-- WHAT NEEDS TO BE DONE --
Would you filter the listing below so that only lines with the word "badge" remain?

-- PROVIDED RECORDS --
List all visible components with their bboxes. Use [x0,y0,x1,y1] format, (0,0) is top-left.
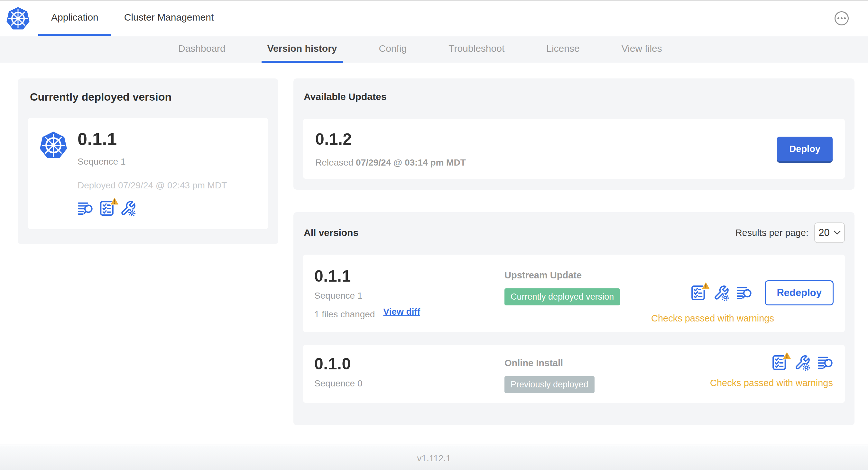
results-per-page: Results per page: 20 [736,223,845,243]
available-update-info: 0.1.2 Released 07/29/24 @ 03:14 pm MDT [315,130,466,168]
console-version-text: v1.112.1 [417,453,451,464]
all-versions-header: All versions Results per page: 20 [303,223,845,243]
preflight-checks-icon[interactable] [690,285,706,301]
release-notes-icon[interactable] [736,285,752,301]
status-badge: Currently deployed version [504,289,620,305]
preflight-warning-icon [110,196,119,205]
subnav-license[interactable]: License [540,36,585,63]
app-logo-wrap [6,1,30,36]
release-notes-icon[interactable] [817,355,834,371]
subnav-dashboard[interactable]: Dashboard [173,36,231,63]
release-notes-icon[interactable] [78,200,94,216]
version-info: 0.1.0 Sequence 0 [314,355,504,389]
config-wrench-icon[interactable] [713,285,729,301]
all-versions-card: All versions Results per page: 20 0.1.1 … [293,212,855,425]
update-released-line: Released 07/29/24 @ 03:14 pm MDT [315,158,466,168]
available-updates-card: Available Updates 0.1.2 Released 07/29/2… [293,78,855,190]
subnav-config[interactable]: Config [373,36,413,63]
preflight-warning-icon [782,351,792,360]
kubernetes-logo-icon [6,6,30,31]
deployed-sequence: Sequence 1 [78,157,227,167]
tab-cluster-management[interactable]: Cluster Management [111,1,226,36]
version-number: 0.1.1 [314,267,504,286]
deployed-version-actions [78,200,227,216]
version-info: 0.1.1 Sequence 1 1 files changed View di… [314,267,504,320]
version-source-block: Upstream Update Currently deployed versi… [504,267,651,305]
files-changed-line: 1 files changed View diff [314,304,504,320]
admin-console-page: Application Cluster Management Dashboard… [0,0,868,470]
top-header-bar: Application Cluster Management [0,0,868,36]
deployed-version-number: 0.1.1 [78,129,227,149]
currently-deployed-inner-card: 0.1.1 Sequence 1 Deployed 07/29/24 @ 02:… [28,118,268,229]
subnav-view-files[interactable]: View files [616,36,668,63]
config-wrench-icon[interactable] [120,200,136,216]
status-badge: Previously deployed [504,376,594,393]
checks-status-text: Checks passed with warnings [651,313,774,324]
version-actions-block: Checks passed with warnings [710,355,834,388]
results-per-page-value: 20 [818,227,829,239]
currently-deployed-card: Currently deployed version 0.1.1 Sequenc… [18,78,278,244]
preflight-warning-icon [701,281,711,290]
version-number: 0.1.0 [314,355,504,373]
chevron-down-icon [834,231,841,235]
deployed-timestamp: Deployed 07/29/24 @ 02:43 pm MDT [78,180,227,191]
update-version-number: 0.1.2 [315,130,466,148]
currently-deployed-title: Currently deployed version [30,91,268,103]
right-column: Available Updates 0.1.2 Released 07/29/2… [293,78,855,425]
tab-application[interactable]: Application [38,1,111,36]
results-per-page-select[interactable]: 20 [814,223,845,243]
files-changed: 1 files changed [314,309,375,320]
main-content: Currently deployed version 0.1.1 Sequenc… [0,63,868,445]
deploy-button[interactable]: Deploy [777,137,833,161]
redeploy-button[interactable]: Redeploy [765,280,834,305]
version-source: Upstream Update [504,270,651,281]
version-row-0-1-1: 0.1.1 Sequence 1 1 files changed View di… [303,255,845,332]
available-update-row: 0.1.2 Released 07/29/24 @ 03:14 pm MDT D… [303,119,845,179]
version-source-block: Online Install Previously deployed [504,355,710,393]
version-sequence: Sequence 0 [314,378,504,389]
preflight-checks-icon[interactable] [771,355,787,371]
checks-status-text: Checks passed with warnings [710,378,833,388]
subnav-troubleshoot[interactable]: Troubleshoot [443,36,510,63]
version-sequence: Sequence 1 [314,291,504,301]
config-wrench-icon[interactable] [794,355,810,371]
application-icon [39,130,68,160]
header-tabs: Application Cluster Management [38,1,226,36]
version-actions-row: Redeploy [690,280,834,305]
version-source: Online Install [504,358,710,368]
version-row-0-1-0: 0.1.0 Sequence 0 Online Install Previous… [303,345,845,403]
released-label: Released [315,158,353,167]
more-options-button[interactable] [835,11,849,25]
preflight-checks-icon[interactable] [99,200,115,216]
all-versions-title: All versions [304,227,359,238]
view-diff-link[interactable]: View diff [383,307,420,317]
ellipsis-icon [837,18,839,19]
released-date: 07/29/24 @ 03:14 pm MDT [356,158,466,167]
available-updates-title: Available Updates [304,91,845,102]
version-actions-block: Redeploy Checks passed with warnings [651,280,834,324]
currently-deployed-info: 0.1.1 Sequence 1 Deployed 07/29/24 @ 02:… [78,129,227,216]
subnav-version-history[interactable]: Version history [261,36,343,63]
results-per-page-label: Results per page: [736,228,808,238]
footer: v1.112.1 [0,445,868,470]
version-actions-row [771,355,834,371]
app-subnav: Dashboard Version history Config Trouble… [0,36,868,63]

--

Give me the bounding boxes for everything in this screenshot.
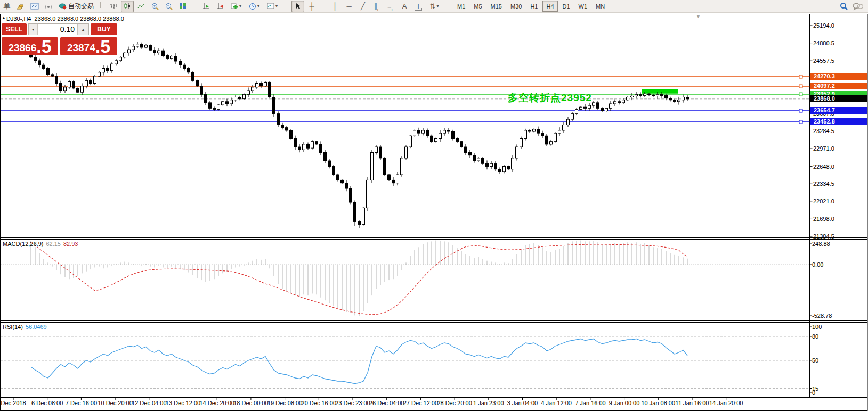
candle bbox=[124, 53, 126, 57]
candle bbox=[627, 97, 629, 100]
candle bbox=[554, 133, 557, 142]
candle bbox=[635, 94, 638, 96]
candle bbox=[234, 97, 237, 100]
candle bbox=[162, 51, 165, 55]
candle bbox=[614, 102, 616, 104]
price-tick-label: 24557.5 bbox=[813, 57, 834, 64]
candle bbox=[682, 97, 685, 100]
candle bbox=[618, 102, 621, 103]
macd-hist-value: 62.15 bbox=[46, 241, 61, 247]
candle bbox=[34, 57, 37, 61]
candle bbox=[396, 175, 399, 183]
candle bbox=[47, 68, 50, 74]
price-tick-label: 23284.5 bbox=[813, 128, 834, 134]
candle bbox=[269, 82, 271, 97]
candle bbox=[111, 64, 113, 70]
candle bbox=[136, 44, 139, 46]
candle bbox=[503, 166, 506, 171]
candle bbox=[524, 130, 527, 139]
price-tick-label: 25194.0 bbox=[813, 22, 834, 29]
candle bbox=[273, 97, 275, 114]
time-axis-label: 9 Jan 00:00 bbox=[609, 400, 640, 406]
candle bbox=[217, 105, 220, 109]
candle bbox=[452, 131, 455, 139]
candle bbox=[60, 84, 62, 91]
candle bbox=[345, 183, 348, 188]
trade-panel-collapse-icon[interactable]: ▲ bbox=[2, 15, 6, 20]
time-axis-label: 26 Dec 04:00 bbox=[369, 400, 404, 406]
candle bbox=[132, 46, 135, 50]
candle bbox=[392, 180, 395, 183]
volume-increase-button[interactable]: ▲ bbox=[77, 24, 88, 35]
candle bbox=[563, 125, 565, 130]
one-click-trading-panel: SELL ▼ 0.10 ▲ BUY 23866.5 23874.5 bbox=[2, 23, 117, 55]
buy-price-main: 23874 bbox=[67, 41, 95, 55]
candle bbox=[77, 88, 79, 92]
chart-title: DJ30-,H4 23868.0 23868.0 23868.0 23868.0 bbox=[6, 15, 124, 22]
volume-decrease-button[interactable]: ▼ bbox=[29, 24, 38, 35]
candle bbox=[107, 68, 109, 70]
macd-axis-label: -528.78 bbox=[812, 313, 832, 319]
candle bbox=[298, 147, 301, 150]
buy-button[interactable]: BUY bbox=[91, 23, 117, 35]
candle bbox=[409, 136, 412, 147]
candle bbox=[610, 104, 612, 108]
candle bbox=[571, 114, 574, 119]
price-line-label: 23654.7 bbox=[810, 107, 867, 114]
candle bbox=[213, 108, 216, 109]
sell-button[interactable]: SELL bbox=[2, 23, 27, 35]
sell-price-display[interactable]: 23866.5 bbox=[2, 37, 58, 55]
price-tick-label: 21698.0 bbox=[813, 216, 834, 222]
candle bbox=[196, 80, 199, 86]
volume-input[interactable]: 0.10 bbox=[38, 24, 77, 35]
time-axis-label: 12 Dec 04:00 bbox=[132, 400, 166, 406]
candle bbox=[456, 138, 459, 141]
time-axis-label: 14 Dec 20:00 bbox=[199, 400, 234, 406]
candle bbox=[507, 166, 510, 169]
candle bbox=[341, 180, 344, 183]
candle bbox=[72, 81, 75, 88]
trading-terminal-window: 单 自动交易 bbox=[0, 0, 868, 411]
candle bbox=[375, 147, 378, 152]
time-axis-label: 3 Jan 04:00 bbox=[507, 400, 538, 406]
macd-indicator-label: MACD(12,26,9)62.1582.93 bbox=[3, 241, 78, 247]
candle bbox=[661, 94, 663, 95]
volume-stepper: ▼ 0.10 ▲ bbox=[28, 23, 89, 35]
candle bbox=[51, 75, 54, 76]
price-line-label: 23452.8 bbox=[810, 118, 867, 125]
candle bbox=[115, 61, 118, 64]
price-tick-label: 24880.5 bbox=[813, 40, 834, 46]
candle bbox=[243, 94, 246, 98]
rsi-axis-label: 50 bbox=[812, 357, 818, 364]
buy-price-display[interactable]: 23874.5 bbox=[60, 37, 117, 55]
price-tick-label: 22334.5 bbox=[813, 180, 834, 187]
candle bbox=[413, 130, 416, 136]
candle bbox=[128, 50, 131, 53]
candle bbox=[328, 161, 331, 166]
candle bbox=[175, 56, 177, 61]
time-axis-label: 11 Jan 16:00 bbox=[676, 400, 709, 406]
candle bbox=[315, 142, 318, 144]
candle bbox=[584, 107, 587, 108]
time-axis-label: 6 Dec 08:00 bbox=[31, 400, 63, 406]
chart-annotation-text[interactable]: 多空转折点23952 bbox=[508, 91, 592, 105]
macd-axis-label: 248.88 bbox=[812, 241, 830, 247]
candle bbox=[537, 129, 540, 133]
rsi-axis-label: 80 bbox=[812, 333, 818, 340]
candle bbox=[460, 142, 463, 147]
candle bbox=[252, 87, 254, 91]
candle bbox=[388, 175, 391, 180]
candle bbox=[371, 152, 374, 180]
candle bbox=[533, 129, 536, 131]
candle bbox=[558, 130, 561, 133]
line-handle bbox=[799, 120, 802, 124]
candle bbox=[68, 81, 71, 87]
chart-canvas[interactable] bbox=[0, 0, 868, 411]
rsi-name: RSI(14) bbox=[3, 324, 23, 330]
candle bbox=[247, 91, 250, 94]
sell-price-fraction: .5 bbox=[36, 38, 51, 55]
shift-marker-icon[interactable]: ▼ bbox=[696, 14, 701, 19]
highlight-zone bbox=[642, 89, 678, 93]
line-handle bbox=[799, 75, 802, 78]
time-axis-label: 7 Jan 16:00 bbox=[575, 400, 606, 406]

...

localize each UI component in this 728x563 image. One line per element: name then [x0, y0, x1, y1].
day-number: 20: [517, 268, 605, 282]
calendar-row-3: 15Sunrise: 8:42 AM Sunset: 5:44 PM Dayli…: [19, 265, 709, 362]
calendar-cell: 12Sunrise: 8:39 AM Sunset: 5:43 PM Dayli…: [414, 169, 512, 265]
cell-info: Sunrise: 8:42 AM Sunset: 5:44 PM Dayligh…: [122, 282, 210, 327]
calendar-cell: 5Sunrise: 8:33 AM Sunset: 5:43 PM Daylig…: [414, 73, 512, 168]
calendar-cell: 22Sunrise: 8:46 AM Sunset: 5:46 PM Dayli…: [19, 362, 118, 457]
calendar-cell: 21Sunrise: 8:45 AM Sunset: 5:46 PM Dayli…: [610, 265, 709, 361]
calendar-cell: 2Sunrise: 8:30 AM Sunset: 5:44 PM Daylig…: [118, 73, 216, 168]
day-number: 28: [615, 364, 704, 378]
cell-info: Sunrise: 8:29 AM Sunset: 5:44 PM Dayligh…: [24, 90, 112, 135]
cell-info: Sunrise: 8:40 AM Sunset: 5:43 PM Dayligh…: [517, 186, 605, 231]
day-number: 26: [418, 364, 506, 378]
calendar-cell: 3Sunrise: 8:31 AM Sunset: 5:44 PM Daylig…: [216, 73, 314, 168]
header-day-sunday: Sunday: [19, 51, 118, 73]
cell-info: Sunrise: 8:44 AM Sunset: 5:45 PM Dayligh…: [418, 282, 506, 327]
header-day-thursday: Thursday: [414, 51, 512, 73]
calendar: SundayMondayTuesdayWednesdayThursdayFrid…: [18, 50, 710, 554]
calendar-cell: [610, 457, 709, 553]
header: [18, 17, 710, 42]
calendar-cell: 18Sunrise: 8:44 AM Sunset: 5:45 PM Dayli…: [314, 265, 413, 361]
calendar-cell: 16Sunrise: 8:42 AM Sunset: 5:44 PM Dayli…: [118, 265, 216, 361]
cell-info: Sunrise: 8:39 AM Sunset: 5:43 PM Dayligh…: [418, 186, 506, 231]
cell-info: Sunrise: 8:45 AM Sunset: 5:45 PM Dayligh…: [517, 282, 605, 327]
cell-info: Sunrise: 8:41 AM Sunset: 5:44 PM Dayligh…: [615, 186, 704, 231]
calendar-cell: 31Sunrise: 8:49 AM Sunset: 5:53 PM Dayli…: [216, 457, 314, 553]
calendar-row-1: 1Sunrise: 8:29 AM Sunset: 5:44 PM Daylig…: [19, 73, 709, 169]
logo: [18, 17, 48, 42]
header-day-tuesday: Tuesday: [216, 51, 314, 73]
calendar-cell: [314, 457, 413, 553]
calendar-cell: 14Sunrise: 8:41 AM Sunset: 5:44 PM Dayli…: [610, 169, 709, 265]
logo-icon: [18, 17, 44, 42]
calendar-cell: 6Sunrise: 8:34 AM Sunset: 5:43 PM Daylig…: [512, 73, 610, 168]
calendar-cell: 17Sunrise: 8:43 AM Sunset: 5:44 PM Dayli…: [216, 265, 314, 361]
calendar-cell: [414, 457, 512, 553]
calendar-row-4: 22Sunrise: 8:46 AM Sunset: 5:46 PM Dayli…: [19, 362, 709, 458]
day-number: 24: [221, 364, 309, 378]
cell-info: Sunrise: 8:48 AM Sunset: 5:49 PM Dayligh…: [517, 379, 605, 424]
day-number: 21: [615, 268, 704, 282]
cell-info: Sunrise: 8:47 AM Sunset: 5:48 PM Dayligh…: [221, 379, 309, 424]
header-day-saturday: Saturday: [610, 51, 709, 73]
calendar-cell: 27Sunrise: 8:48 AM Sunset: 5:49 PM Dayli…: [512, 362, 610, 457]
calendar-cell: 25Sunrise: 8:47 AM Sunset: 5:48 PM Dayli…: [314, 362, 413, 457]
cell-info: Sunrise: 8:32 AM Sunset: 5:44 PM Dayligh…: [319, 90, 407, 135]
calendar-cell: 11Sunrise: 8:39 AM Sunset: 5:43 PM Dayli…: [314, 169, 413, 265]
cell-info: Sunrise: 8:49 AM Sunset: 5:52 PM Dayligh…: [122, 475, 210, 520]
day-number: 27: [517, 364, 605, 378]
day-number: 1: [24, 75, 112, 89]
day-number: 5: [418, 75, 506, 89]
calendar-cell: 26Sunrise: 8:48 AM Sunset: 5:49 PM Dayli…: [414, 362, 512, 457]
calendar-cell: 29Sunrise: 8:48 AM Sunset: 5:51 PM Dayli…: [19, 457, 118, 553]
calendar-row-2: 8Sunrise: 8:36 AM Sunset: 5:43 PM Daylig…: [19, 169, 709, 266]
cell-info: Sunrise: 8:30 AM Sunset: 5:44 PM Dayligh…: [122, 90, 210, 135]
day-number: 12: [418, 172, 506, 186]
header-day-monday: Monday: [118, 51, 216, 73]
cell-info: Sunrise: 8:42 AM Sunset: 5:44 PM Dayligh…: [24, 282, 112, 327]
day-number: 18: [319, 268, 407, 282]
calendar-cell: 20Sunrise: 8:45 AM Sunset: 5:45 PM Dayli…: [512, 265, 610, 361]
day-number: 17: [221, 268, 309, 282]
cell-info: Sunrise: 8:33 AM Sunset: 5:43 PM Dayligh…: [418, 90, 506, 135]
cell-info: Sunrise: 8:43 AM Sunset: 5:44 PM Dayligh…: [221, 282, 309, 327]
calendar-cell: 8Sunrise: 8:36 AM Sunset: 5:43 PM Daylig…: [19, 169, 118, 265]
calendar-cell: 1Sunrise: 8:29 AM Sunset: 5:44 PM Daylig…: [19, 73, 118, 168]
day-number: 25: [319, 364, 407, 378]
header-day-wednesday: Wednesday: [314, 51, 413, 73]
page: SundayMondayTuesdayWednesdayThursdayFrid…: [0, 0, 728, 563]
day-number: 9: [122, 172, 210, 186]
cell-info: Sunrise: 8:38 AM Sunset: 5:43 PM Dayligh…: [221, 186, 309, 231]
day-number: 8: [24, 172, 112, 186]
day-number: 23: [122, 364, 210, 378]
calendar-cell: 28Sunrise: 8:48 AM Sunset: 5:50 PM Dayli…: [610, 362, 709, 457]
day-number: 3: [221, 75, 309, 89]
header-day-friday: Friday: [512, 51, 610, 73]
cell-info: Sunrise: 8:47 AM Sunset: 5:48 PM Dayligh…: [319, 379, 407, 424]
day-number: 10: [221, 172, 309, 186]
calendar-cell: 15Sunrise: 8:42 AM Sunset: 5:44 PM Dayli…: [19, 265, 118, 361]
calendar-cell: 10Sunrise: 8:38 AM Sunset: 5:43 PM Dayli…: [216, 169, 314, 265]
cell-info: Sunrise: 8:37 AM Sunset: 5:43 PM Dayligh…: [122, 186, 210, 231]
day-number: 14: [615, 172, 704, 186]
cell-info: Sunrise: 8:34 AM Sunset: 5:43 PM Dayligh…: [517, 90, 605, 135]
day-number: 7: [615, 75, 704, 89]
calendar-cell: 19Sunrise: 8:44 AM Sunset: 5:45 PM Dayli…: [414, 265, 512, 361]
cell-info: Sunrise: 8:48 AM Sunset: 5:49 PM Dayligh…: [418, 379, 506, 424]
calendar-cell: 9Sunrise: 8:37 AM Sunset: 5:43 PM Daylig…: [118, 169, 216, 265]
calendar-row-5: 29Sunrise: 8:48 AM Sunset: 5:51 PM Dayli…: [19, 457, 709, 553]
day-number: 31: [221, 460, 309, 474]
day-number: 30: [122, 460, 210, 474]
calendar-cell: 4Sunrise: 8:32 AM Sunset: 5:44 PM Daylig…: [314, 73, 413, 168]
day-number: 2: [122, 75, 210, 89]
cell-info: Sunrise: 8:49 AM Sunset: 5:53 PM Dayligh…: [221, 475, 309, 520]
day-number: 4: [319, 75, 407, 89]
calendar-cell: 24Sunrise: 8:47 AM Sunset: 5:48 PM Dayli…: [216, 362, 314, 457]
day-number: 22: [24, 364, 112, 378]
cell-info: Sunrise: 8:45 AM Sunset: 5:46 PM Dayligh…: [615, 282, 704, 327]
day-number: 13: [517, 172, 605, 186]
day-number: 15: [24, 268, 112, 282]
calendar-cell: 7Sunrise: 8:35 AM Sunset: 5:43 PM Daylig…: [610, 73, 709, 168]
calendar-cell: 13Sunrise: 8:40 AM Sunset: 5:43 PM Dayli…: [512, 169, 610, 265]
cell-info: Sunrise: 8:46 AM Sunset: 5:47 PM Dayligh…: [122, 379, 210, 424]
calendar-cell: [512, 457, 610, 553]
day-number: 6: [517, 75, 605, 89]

-- TASK ANSWER --
status-badge: Currently deployed version [504,289,620,305]
status-badge: Previously deployed [504,376,594,393]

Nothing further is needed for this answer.